CJ in Pidgin Japanese?
Ross Clark
r.clark at AUCKLAND.AC.NZ
Wed Apr 11 05:50:00 UTC 2007
I learned (a little) Japanese before I learned (a little) CJ, so maybe
that's why I assumed that (if it wasn't just an amusing coincidence) it
was the other way around. "Hayaku" is regular Japanese, formed from the
adjective base haya- (quick, rapid) with the adverbial suffix -ku.

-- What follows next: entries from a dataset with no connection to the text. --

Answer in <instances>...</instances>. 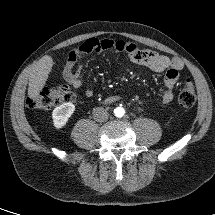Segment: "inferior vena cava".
Instances as JSON below:
<instances>
[{"label":"inferior vena cava","mask_w":215,"mask_h":215,"mask_svg":"<svg viewBox=\"0 0 215 215\" xmlns=\"http://www.w3.org/2000/svg\"><path fill=\"white\" fill-rule=\"evenodd\" d=\"M93 118L98 122H105L108 119V113L103 107H97L93 109Z\"/></svg>","instance_id":"inferior-vena-cava-1"}]
</instances>
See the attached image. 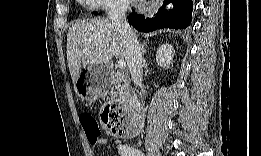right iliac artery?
Returning a JSON list of instances; mask_svg holds the SVG:
<instances>
[{
  "label": "right iliac artery",
  "instance_id": "obj_1",
  "mask_svg": "<svg viewBox=\"0 0 261 156\" xmlns=\"http://www.w3.org/2000/svg\"><path fill=\"white\" fill-rule=\"evenodd\" d=\"M119 152L123 156H143V153L133 147H130L128 145H120L119 146Z\"/></svg>",
  "mask_w": 261,
  "mask_h": 156
}]
</instances>
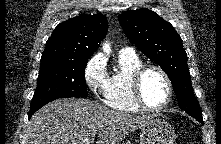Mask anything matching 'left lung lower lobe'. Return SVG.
I'll list each match as a JSON object with an SVG mask.
<instances>
[{
    "instance_id": "0a47b994",
    "label": "left lung lower lobe",
    "mask_w": 221,
    "mask_h": 144,
    "mask_svg": "<svg viewBox=\"0 0 221 144\" xmlns=\"http://www.w3.org/2000/svg\"><path fill=\"white\" fill-rule=\"evenodd\" d=\"M196 120H198L200 123L204 124L203 119L201 116H193Z\"/></svg>"
}]
</instances>
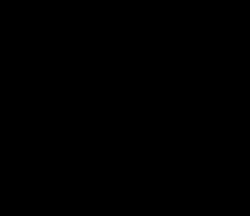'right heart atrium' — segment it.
I'll return each mask as SVG.
<instances>
[{
  "label": "right heart atrium",
  "instance_id": "1",
  "mask_svg": "<svg viewBox=\"0 0 250 216\" xmlns=\"http://www.w3.org/2000/svg\"><path fill=\"white\" fill-rule=\"evenodd\" d=\"M105 82L109 87L117 88L122 82V71L115 64H108L104 70Z\"/></svg>",
  "mask_w": 250,
  "mask_h": 216
}]
</instances>
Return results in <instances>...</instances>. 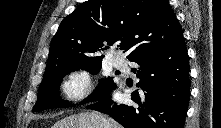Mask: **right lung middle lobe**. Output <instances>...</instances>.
Instances as JSON below:
<instances>
[{
	"label": "right lung middle lobe",
	"instance_id": "dd1d6c3e",
	"mask_svg": "<svg viewBox=\"0 0 221 128\" xmlns=\"http://www.w3.org/2000/svg\"><path fill=\"white\" fill-rule=\"evenodd\" d=\"M102 60H71L65 63L47 67L38 91V99L33 108L34 112L51 108H64L73 106L62 100L59 96V88L62 78L71 71L87 70L91 74H97L101 69ZM116 87L111 78L100 81L99 87L83 103L94 101L106 95Z\"/></svg>",
	"mask_w": 221,
	"mask_h": 128
}]
</instances>
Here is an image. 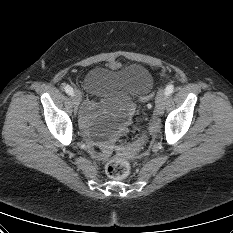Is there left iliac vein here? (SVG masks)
I'll list each match as a JSON object with an SVG mask.
<instances>
[{"mask_svg": "<svg viewBox=\"0 0 233 233\" xmlns=\"http://www.w3.org/2000/svg\"><path fill=\"white\" fill-rule=\"evenodd\" d=\"M165 101H166L165 91L163 89H160L155 99V107H156V112L158 115L163 114L164 107H165Z\"/></svg>", "mask_w": 233, "mask_h": 233, "instance_id": "obj_1", "label": "left iliac vein"}]
</instances>
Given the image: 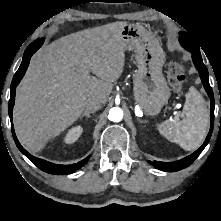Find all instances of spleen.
<instances>
[{
  "mask_svg": "<svg viewBox=\"0 0 221 221\" xmlns=\"http://www.w3.org/2000/svg\"><path fill=\"white\" fill-rule=\"evenodd\" d=\"M181 119L165 120L158 125L161 135L184 150H195L203 143L209 125V111L203 97L190 88Z\"/></svg>",
  "mask_w": 221,
  "mask_h": 221,
  "instance_id": "1",
  "label": "spleen"
}]
</instances>
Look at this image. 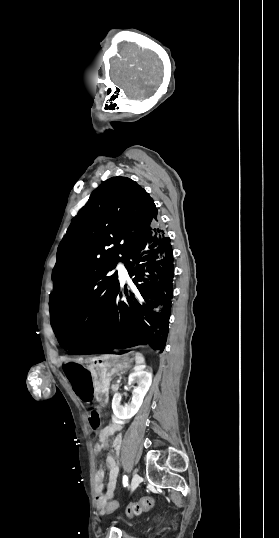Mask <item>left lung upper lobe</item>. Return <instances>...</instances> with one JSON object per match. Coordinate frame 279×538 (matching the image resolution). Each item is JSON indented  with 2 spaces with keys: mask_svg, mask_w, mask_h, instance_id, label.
Segmentation results:
<instances>
[{
  "mask_svg": "<svg viewBox=\"0 0 279 538\" xmlns=\"http://www.w3.org/2000/svg\"><path fill=\"white\" fill-rule=\"evenodd\" d=\"M155 221L153 199L127 177H112L91 194L57 250L50 302L56 337L89 336L100 325L119 288L117 272H109Z\"/></svg>",
  "mask_w": 279,
  "mask_h": 538,
  "instance_id": "left-lung-upper-lobe-1",
  "label": "left lung upper lobe"
}]
</instances>
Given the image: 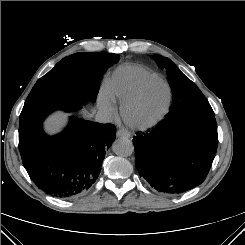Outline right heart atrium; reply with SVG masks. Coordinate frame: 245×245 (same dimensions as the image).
<instances>
[{"mask_svg": "<svg viewBox=\"0 0 245 245\" xmlns=\"http://www.w3.org/2000/svg\"><path fill=\"white\" fill-rule=\"evenodd\" d=\"M98 105L101 111H103L106 115L113 116L116 114V104L114 98L107 90H103L101 92L98 99Z\"/></svg>", "mask_w": 245, "mask_h": 245, "instance_id": "1", "label": "right heart atrium"}]
</instances>
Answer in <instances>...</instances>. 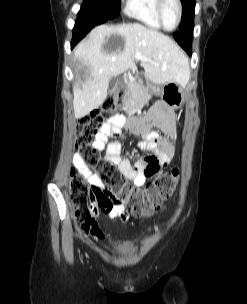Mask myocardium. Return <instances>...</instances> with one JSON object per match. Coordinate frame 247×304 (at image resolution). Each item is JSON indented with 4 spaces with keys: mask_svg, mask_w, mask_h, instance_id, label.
<instances>
[{
    "mask_svg": "<svg viewBox=\"0 0 247 304\" xmlns=\"http://www.w3.org/2000/svg\"><path fill=\"white\" fill-rule=\"evenodd\" d=\"M177 6H178V20L176 25L173 28H167L164 24V20H163V8L164 5L166 3V0H157V4H156V14H157V18L162 26L163 29H165L166 31H173L175 29H177L182 21V15H183V5L181 0H175Z\"/></svg>",
    "mask_w": 247,
    "mask_h": 304,
    "instance_id": "1",
    "label": "myocardium"
}]
</instances>
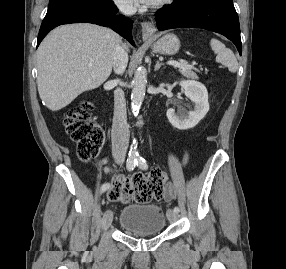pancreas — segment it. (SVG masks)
<instances>
[{"label": "pancreas", "instance_id": "obj_1", "mask_svg": "<svg viewBox=\"0 0 286 269\" xmlns=\"http://www.w3.org/2000/svg\"><path fill=\"white\" fill-rule=\"evenodd\" d=\"M179 72L187 78H191V79H197V75L195 72L188 70V69H183V68H179Z\"/></svg>", "mask_w": 286, "mask_h": 269}]
</instances>
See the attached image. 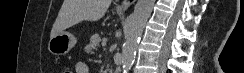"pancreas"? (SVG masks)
I'll list each match as a JSON object with an SVG mask.
<instances>
[{"instance_id":"obj_1","label":"pancreas","mask_w":244,"mask_h":73,"mask_svg":"<svg viewBox=\"0 0 244 73\" xmlns=\"http://www.w3.org/2000/svg\"><path fill=\"white\" fill-rule=\"evenodd\" d=\"M101 37L98 34L93 35L90 38V42L88 45H86L85 52L92 53L93 51L97 50V48L100 46Z\"/></svg>"}]
</instances>
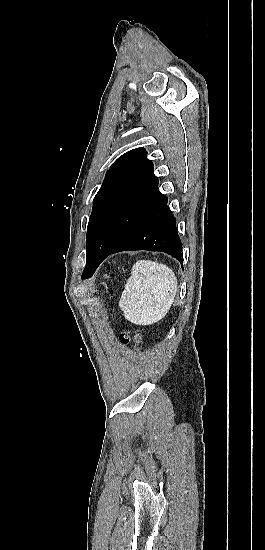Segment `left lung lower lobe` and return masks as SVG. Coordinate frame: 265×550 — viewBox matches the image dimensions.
<instances>
[{
  "mask_svg": "<svg viewBox=\"0 0 265 550\" xmlns=\"http://www.w3.org/2000/svg\"><path fill=\"white\" fill-rule=\"evenodd\" d=\"M167 197L145 214L109 251L92 250L86 255L82 279L90 278L110 254L120 251L149 250L165 252L181 260L182 245L176 219L167 206Z\"/></svg>",
  "mask_w": 265,
  "mask_h": 550,
  "instance_id": "1",
  "label": "left lung lower lobe"
}]
</instances>
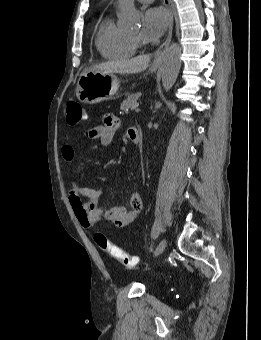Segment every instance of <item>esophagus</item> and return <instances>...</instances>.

So
not likely from CJ. On the other hand, assuming we have a solid
Chinookan etymology for CJ hyak, it's probably not from Japanese.
Ross Clark
-----Original Message-----
From: The Chinook List [mailto:CHINOOK at LISTSERV.LINGUISTLIST.ORG] On
Behalf Of Dave Robertson
Sent: Wednesday, 11 April 2007 8:31 a.m.
To: CHINOOK at LISTSERV.LINGUISTLIST.ORG
Subject: CJ in Pidgin Japanese?
I realize you can't connect everything with everything else.
And Ranald MacDonald probably has nothing to do with this.
But I was just reading Goodman's 1967 article on post-World War 2
Hamamatsu English-Japanese Pidgin.
He mentions a word "hayaku" used as "hurry up".
I had to do a double-take.
You often find words from other contact languages in any given pidgin;
Goodman gives examples of them in this paper.
People using a pidgin presumably make use of their previous experience,
if any, of contact situations.
"Hayaku" couldn't have come from CJ, right?!